-- Opening Marker --
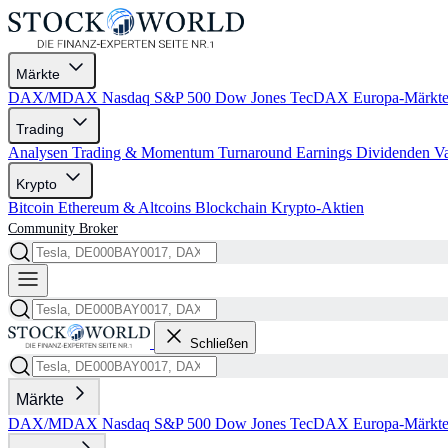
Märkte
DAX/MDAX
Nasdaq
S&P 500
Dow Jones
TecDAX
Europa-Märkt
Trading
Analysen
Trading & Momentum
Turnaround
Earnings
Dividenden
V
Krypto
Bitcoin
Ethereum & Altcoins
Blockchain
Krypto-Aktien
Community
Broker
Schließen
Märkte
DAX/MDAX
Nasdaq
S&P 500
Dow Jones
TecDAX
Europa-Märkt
-- Closing Marker --
-- Opening Marker --
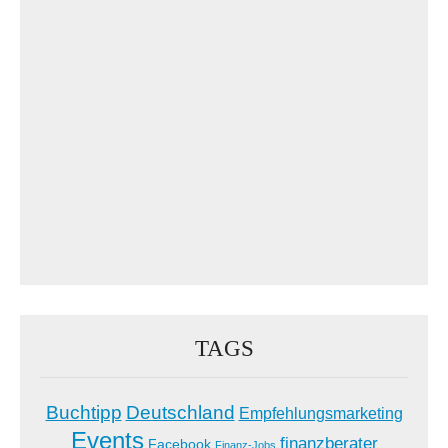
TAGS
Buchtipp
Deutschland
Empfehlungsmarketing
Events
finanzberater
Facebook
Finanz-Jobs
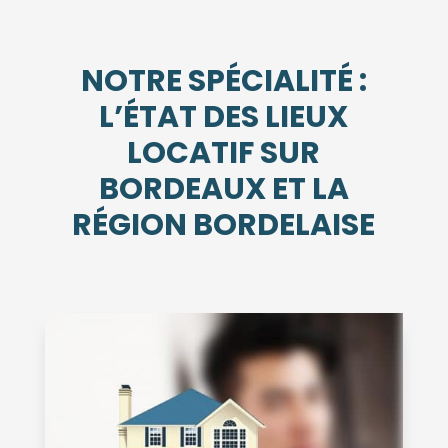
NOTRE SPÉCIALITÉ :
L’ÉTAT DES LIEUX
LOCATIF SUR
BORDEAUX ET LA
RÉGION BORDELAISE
-- Closing Marker --
For this task, return exactly the stretch of the listing above from the line with "Finanz-Jobs" through the line with "RÉGION BORDELAISE", inclusive and without pictures.

Finanz-Jobs
NOTRE SPÉCIALITÉ :
L’ÉTAT DES LIEUX
LOCATIF SUR
BORDEAUX ET LA
RÉGION BORDELAISE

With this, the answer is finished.